Non-Chinese speaking pupils are city residents, but where the language used at home is not Chinese.
Lai Chun-kit, the vice-principal of Hong Kong Taoist Association The Yuen Yuen Institute No 3 Secondary School, where half the pupils are from ethnic minority backgrounds, said the motivation to learn among the group had been undermined since they were in primary schools.
“Their level of Chinese is low, but almost all aided and government primary schools were using Chinese to teach subjects other than English,” he added. “Their academic results could only allow them to be admitted by secondary schools using Chinese as a medium of instruction.”
Hong Kong schools that teach in English are more popular and so harder to get into.
The social struggles of ethnic minorities
Lai’s school is among those allowed by the Education Bureau to use English to teach ethnic minority pupils so they have a better understanding of their subjects.
He added some universities in the city did not give the same weight to alternative Chinese language assessments as they did to the DSE exams, which were regarded as more difficult.
“Even if you got the top grade of those [alternative] tests, it was just regarded as a pass,” he said.
Lai added the education of some ethnic minority children was affected by low self-esteem after they had faced a variety of levels of discrimination in a Chinese-dominated community.
“The students are quite affected by their seniors in their community,” Lai explained.
“It makes them only eye jobs like delivery riders, construction workers and security guards. We have been teaching students they should aim higher.”
Mohammad Rohail, a 24 year-old Hongkonger of Pakistani ancestry who teaches English at Lai’s school, which he also attended, was among the exam candidates who succeeded in obtaining a government-funded university offer of a place at the University of Hong Kong in 2018.
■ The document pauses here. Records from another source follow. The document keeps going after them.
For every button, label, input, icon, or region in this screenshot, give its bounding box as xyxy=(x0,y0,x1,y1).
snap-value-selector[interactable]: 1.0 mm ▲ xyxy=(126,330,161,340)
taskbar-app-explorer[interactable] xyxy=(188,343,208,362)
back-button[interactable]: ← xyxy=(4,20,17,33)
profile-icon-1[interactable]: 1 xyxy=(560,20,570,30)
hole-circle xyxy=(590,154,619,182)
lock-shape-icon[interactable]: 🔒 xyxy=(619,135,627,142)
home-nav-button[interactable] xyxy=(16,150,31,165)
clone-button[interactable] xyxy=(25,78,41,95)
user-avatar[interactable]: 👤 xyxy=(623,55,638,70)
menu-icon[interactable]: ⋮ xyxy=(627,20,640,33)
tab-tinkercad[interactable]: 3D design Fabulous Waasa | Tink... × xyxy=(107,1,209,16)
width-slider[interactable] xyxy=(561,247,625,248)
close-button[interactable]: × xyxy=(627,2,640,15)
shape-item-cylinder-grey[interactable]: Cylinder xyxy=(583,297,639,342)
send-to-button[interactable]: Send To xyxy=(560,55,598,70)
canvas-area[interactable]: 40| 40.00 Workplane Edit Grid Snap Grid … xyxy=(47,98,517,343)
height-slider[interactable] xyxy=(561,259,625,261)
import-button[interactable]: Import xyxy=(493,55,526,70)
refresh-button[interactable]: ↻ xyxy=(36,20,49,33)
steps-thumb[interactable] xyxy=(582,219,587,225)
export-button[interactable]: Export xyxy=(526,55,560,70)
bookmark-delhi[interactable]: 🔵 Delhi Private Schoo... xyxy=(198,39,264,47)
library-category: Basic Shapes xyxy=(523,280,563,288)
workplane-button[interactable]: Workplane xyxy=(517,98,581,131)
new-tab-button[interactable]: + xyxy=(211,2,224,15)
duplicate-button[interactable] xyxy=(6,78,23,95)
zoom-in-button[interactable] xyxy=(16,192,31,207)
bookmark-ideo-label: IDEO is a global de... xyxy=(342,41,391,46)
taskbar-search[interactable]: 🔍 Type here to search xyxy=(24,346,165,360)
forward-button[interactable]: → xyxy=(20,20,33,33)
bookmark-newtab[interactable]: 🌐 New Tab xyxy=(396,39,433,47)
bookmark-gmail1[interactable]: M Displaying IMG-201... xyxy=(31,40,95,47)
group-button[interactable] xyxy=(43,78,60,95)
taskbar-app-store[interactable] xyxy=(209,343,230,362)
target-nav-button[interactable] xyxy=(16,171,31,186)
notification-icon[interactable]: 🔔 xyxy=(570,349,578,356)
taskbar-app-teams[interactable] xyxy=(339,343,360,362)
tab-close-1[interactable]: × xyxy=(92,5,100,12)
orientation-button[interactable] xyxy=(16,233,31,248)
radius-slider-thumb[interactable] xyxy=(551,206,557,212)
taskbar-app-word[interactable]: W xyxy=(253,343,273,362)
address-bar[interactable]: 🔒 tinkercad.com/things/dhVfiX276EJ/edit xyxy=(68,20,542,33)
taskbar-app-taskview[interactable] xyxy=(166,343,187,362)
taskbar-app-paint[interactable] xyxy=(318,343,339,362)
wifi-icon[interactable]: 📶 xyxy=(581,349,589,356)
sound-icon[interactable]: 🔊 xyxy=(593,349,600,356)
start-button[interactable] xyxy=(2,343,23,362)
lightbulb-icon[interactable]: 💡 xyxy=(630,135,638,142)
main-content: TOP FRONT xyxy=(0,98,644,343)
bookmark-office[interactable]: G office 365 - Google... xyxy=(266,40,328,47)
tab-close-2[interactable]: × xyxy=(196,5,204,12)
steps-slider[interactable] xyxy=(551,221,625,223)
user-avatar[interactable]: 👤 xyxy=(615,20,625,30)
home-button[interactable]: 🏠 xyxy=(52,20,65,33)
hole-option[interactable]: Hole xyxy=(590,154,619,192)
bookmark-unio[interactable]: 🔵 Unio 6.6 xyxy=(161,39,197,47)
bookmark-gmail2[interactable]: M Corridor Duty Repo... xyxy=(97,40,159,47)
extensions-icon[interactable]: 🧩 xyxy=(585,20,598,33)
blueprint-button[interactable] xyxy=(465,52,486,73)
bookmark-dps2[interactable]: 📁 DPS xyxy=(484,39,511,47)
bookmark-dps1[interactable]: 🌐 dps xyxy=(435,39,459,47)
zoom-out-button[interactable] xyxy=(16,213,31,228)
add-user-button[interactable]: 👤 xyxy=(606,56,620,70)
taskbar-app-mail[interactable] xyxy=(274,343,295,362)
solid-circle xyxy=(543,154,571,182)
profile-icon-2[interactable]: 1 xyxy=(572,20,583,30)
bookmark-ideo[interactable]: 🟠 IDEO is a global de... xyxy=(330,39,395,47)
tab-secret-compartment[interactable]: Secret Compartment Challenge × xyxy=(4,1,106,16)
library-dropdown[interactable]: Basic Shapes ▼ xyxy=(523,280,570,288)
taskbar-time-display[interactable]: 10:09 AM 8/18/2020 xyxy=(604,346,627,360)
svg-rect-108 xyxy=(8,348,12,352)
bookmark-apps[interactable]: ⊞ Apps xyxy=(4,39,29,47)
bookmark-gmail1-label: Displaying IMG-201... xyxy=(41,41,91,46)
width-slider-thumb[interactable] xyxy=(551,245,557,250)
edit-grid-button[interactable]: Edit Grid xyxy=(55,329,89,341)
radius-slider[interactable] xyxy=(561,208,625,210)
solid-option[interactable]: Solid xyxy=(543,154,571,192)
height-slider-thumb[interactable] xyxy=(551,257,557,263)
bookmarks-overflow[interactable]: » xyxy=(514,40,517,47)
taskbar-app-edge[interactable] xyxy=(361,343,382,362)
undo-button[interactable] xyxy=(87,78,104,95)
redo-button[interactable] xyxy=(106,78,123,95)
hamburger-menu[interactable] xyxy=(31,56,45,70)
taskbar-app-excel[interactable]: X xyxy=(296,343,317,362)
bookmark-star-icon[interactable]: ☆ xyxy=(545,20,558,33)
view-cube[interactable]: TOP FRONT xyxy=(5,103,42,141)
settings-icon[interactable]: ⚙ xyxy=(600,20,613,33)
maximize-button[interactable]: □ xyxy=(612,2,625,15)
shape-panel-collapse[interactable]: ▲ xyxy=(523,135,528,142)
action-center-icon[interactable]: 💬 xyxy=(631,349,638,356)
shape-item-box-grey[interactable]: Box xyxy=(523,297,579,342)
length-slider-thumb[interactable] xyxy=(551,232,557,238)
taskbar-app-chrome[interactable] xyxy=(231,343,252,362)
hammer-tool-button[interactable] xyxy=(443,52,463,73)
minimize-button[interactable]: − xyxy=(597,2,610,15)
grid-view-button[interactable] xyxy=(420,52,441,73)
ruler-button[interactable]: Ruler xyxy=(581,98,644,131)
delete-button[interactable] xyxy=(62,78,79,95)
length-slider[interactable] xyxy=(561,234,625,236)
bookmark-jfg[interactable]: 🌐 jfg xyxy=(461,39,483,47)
He secured 26 marks in the DSE exams and got grade A* in GCSE Chinese, which is a test sat mostly by non-Chinese speaking students in the city as an equivalent to DSE Chinese.
Rohail was born and brought up in Hong Kong after his father came to the city in the 1980s. He said all his preschool classes were taught in Cantonese, which gave him a good foundation, although it was a difficult language to learn.
But he said many ethnic minority toddlers were rejected by mainstream preschools and missed their first step towards proficiency in Chinese. Rohail said they ended up in preschools that mainly catered to children from ethnic minority backgrounds, which made it harder for them to learn Chinese.
“It’s my firm belief that if you’re not exposed to Chinese from kindergarten, it becomes very difficult for you to adapt and learn Chinese when you’re older,” he added.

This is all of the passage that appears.